■ **EXERCISE DETAILS**
When a line in the entries contains the word "metacrilato", copy that line in full.

■ **EXERCISE DATA**
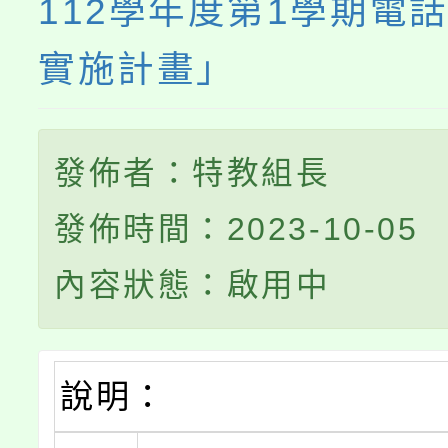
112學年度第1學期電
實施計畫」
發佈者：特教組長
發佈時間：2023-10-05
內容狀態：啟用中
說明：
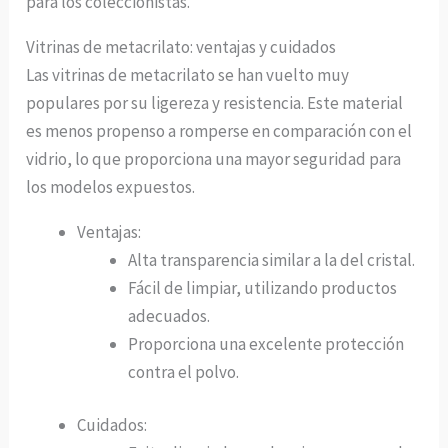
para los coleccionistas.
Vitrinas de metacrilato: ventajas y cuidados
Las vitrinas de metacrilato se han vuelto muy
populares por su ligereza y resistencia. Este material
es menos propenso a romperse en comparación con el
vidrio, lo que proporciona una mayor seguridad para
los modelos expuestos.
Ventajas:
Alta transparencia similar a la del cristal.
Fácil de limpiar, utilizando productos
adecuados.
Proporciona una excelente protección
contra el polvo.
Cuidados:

--

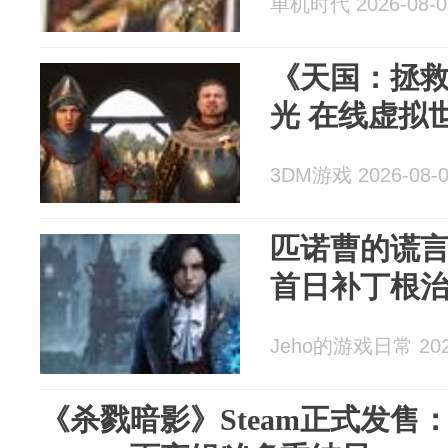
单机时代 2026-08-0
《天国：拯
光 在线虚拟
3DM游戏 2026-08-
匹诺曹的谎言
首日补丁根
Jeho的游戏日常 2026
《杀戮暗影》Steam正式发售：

■ **TASK ANSWER**
Vitrinas de metacrilato: ventajas y cuidados
Las vitrinas de metacrilato se han vuelto muy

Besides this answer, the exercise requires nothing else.